* **THE INPUT**
* * *

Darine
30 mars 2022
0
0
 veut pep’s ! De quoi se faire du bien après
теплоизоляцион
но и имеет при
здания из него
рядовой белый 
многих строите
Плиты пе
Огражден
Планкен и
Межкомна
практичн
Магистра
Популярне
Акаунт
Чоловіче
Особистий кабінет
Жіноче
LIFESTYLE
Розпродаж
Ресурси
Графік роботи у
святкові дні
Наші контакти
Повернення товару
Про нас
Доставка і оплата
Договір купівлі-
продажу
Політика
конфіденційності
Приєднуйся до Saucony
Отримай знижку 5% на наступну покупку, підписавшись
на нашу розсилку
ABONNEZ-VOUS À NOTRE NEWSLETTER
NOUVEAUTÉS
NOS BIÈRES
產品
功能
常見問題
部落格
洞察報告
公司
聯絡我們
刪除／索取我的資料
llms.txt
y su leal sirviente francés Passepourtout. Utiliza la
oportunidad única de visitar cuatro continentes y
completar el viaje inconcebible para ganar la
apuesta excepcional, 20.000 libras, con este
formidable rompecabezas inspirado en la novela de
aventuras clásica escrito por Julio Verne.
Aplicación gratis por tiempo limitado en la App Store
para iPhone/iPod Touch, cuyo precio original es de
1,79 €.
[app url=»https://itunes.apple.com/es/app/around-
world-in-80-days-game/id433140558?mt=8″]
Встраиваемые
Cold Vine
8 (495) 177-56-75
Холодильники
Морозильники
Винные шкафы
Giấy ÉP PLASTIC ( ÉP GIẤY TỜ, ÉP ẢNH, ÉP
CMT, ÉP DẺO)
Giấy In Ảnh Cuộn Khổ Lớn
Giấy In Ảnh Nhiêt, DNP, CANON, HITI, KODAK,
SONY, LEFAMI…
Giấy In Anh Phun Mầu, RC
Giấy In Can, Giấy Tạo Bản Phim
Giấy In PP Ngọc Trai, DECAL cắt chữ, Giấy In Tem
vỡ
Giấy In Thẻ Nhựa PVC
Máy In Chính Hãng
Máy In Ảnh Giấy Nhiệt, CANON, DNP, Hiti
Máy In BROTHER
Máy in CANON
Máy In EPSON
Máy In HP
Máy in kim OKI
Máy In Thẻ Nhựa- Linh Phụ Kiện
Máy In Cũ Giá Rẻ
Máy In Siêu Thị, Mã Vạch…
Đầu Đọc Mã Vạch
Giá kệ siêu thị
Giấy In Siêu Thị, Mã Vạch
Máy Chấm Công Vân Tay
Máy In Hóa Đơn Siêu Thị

* * *

* **EXERCISE DESCRIPTION**
Look for the string "Giấy" in the records, and copy every line where it is found.

* **RESPONSE TO THE TASK**
Giấy ÉP PLASTIC ( ÉP GIẤY TỜ, ÉP ẢNH, ÉP
Giấy In Ảnh Cuộn Khổ Lớn
Giấy In Ảnh Nhiêt, DNP, CANON, HITI, KODAK,
Giấy In Anh Phun Mầu, RC
Giấy In Can, Giấy Tạo Bản Phim
Giấy In PP Ngọc Trai, DECAL cắt chữ, Giấy In Tem
Giấy In Thẻ Nhựa PVC
Máy In Ảnh Giấy Nhiệt, CANON, DNP, Hiti
Giấy In Siêu Thị, Mã Vạch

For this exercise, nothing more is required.